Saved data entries
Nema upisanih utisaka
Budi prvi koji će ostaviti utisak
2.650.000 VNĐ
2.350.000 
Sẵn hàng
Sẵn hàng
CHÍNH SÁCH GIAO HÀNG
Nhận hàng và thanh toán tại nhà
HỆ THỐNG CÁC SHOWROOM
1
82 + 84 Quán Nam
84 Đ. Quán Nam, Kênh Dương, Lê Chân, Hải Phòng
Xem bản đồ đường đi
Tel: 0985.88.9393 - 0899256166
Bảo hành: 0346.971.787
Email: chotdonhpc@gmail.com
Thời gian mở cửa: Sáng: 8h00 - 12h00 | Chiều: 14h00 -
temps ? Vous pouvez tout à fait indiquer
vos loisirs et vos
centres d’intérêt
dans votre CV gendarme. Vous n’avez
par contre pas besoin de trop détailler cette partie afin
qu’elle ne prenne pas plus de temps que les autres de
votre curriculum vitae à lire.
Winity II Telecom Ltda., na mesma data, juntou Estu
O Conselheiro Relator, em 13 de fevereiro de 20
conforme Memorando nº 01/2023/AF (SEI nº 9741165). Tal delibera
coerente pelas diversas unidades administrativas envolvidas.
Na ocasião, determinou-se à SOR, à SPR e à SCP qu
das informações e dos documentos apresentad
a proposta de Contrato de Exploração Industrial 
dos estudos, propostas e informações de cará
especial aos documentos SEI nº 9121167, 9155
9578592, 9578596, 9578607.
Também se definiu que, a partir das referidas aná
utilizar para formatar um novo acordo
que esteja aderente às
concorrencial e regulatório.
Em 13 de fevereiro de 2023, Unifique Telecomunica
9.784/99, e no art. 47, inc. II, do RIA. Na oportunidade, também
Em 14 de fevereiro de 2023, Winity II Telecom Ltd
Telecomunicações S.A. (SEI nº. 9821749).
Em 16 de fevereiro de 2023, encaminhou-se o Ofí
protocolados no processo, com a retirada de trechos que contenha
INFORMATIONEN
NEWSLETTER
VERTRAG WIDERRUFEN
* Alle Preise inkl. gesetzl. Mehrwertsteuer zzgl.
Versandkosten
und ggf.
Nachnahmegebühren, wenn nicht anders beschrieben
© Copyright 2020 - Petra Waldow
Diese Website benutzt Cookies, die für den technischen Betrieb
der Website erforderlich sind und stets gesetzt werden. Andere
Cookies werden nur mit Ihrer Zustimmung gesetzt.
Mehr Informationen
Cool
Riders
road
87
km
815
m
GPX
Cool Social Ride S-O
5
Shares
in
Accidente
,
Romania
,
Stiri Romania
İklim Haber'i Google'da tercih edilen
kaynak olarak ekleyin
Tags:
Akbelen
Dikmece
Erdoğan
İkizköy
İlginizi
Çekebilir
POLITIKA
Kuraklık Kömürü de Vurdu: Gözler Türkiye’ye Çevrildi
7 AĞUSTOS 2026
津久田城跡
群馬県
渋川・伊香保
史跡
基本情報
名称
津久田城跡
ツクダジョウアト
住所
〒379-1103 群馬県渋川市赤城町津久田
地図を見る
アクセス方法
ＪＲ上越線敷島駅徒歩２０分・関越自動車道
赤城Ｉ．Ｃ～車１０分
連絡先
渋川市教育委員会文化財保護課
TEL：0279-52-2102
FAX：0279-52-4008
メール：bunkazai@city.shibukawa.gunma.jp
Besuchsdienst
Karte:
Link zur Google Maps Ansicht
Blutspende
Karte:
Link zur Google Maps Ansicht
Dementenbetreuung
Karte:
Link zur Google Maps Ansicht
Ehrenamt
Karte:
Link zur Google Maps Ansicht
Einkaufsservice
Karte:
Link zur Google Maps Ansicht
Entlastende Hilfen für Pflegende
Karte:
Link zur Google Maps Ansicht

--- EXERCISE REQUIREMENTS ---
Reproduce the data, keeping every line exactly the same.

--- EXERCISE OUTPUT ---
Nema upisanih utisaka
Budi prvi koji će ostaviti utisak
2.650.000 VNĐ
2.350.000 
Sẵn hàng
Sẵn hàng
CHÍNH SÁCH GIAO HÀNG
Nhận hàng và thanh toán tại nhà
HỆ THỐNG CÁC SHOWROOM
1
82 + 84 Quán Nam
84 Đ. Quán Nam, Kênh Dương, Lê Chân, Hải Phòng
Xem bản đồ đường đi
Tel: 0985.88.9393 - 0899256166
Bảo hành: 0346.971.787
Email: chotdonhpc@gmail.com
Thời gian mở cửa: Sáng: 8h00 - 12h00 | Chiều: 14h00 -
temps ? Vous pouvez tout à fait indiquer
vos loisirs et vos
centres d’intérêt
dans votre CV gendarme. Vous n’avez
par contre pas besoin de trop détailler cette partie afin
qu’elle ne prenne pas plus de temps que les autres de
votre curriculum vitae à lire.
Winity II Telecom Ltda., na mesma data, juntou Estu
O Conselheiro Relator, em 13 de fevereiro de 20
conforme Memorando nº 01/2023/AF (SEI nº 9741165). Tal delibera
coerente pelas diversas unidades administrativas envolvidas.
Na ocasião, determinou-se à SOR, à SPR e à SCP qu
das informações e dos documentos apresentad
a proposta de Contrato de Exploração Industrial 
dos estudos, propostas e informações de cará
especial aos documentos SEI nº 9121167, 9155
9578592, 9578596, 9578607.
Também se definiu que, a partir das referidas aná
utilizar para formatar um novo acordo
que esteja aderente às
concorrencial e regulatório.
Em 13 de fevereiro de 2023, Unifique Telecomunica
9.784/99, e no art. 47, inc. II, do RIA. Na oportunidade, também
Em 14 de fevereiro de 2023, Winity II Telecom Ltd
Telecomunicações S.A. (SEI nº. 9821749).
Em 16 de fevereiro de 2023, encaminhou-se o Ofí
protocolados no processo, com a retirada de trechos que contenha
INFORMATIONEN
NEWSLETTER
VERTRAG WIDERRUFEN
* Alle Preise inkl. gesetzl. Mehrwertsteuer zzgl.
Versandkosten
und ggf.
Nachnahmegebühren, wenn nicht anders beschrieben
© Copyright 2020 - Petra Waldow
Diese Website benutzt Cookies, die für den technischen Betrieb
der Website erforderlich sind und stets gesetzt werden. Andere
Cookies werden nur mit Ihrer Zustimmung gesetzt.
Mehr Informationen
Cool
Riders
road
87
km
815
m
GPX
Cool Social Ride S-O
5
Shares
in
Accidente
,
Romania
,
Stiri Romania
İklim Haber'i Google'da tercih edilen
kaynak olarak ekleyin
Tags:
Akbelen
Dikmece
Erdoğan
İkizköy
İlginizi
Çekebilir
POLITIKA
Kuraklık Kömürü de Vurdu: Gözler Türkiye’ye Çevrildi
7 AĞUSTOS 2026
津久田城跡
群馬県
渋川・伊香保
史跡
基本情報
名称
津久田城跡
ツクダジョウアト
住所
〒379-1103 群馬県渋川市赤城町津久田
地図を見る
アクセス方法
ＪＲ上越線敷島駅徒歩２０分・関越自動車道
赤城Ｉ．Ｃ～車１０分
連絡先
渋川市教育委員会文化財保護課
TEL：0279-52-2102
FAX：0279-52-4008
メール：bunkazai@city.shibukawa.gunma.jp
Besuchsdienst
Karte:
Link zur Google Maps Ansicht
Blutspende
Karte:
Link zur Google Maps Ansicht
Dementenbetreuung
Karte:
Link zur Google Maps Ansicht
Ehrenamt
Karte:
Link zur Google Maps Ansicht
Einkaufsservice
Karte:
Link zur Google Maps Ansicht
Entlastende Hilfen für Pflegende
Karte:
Link zur Google Maps Ansicht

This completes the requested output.